Records drawn from a dataset:
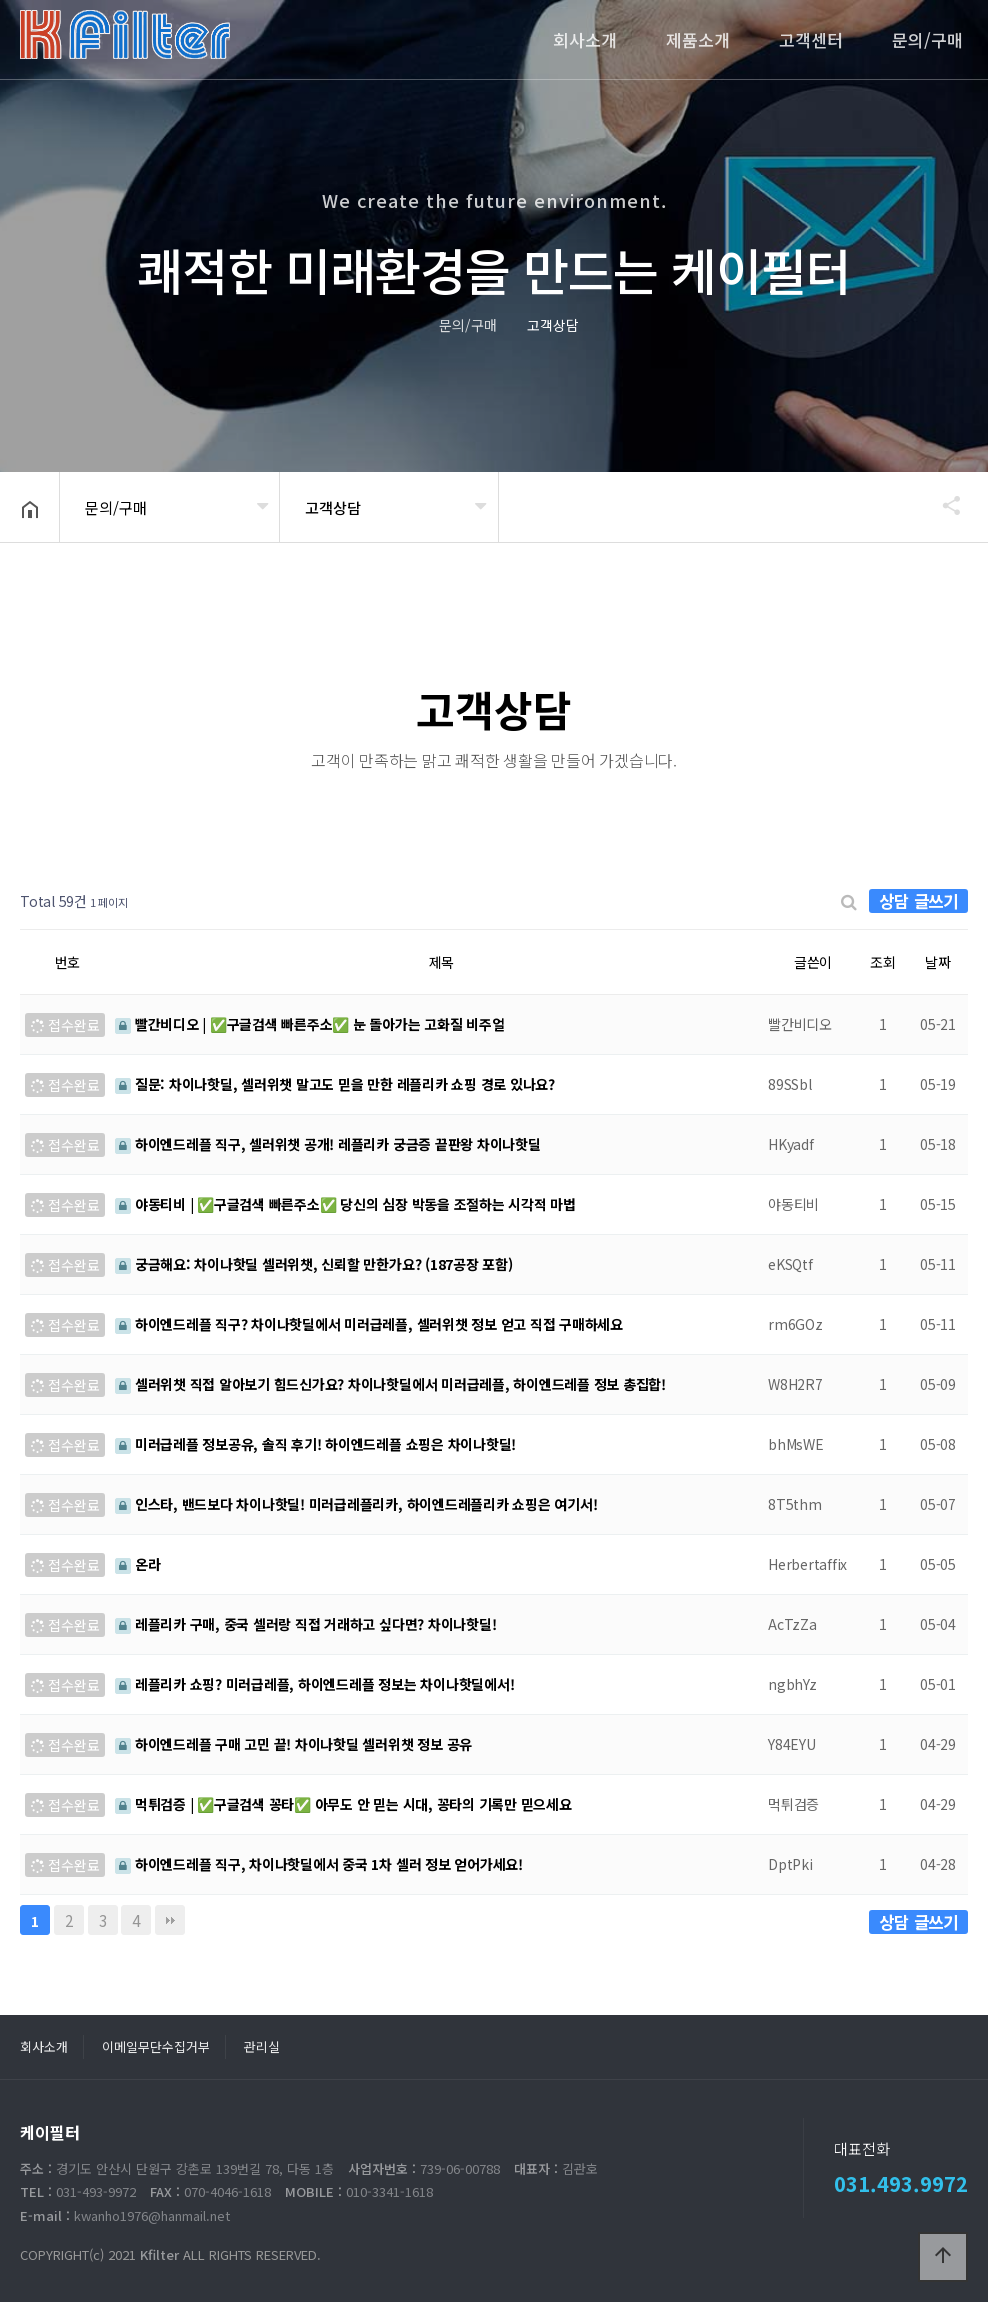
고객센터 (811, 39)
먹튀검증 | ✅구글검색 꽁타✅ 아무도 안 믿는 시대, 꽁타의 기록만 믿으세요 (343, 1804)
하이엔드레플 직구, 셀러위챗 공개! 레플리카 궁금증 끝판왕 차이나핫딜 (328, 1144)
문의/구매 (927, 39)
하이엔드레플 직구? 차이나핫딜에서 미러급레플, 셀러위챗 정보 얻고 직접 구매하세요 (369, 1324)
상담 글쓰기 (918, 901)
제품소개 (698, 39)
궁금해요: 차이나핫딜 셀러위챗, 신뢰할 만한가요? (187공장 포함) (314, 1264)
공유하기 (942, 505)
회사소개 (585, 39)
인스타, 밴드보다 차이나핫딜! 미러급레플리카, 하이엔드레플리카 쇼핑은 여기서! (356, 1504)
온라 (137, 1564)
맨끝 (170, 1920)
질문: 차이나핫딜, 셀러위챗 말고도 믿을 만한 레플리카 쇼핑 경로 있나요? (335, 1084)
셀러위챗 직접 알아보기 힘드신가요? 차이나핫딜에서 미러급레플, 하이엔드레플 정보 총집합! (390, 1384)
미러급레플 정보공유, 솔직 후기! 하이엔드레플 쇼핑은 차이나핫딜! (315, 1444)
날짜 (938, 962)
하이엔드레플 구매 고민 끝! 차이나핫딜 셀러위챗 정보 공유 (293, 1744)
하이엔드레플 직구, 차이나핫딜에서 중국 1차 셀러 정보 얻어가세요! (319, 1864)
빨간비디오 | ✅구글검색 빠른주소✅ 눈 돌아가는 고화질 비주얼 (310, 1024)
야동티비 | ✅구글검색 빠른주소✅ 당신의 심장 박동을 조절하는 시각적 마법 (345, 1204)
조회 (883, 962)
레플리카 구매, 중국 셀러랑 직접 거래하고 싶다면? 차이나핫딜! (305, 1624)
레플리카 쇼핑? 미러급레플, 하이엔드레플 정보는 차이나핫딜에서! (314, 1684)
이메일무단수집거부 (156, 2046)
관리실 (262, 2046)
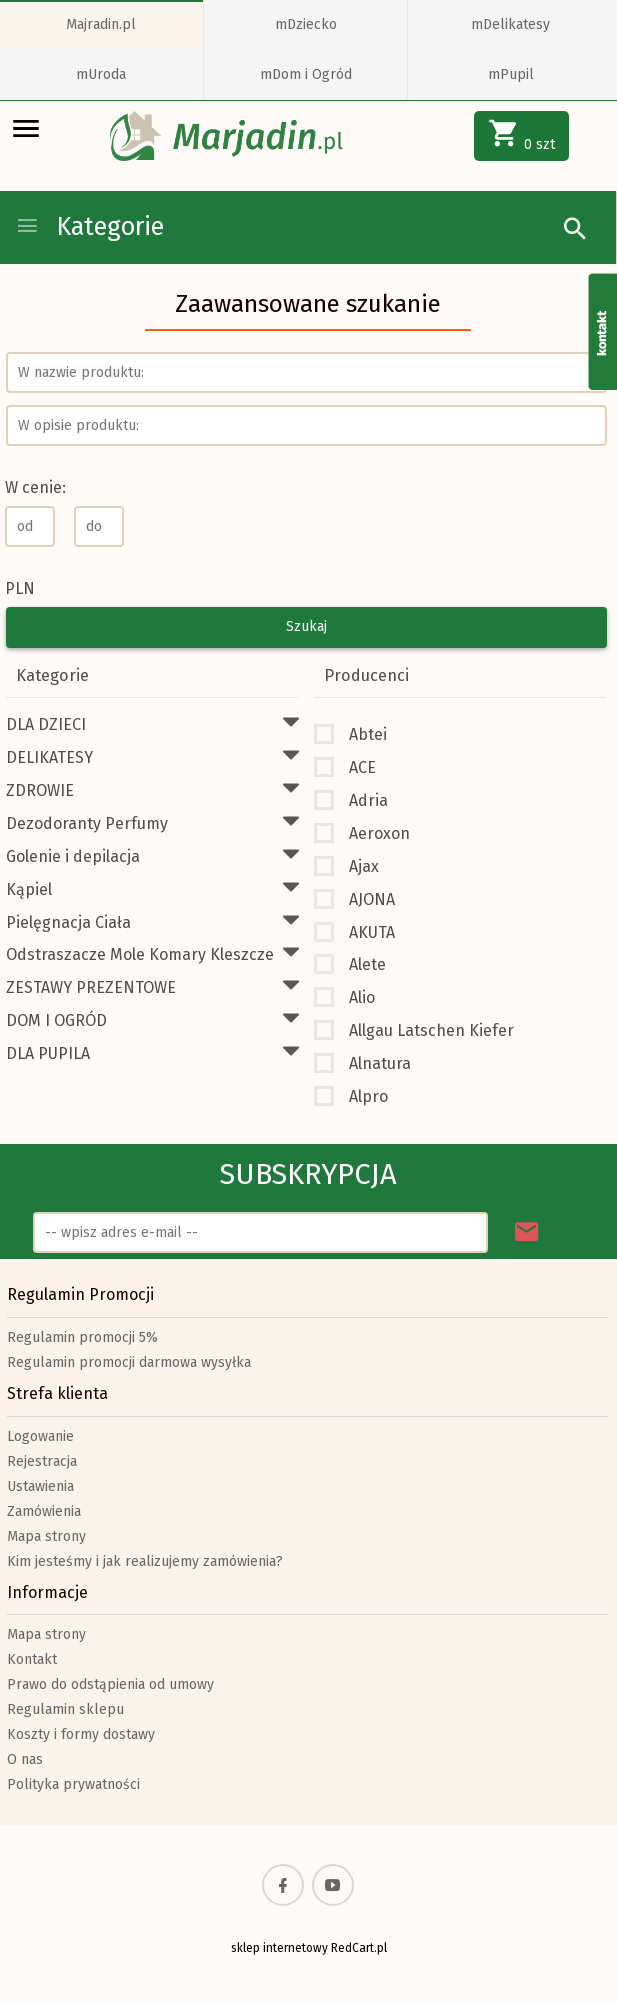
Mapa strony (46, 1536)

- [REQUIRED ACTION]: The answer must be an exact copy of the lines from the one containing "질문: 차이나핫딜, 셀러위챗" through the last line of the records, with no pictures included.

- [COMPLETED EXERCISE]:
질문: 차이나핫딜, 셀러위챗 말고도 믿을 만한 레플리카 쇼핑 경로 있나요? (335, 1084)
셀러위챗 직접 알아보기 힘드신가요? 차이나핫딜에서 미러급레플, 하이엔드레플 정보 총집합! (390, 1384)
미러급레플 정보공유, 솔직 후기! 하이엔드레플 쇼핑은 차이나핫딜! (315, 1444)
날짜 (938, 962)
하이엔드레플 구매 고민 끝! 차이나핫딜 셀러위챗 정보 공유 (293, 1744)
하이엔드레플 직구, 차이나핫딜에서 중국 1차 셀러 정보 얻어가세요! (319, 1864)
빨간비디오 | ✅구글검색 빠른주소✅ 눈 돌아가는 고화질 비주얼 (310, 1024)
야동티비 | ✅구글검색 빠른주소✅ 당신의 심장 박동을 조절하는 시각적 마법 (345, 1204)
조회 (883, 962)
레플리카 구매, 중국 셀러랑 직접 거래하고 싶다면? 차이나핫딜! (305, 1624)
레플리카 쇼핑? 미러급레플, 하이엔드레플 정보는 차이나핫딜에서! (314, 1684)
이메일무단수집거부 (156, 2046)
관리실 (262, 2046)
Mapa strony (46, 1536)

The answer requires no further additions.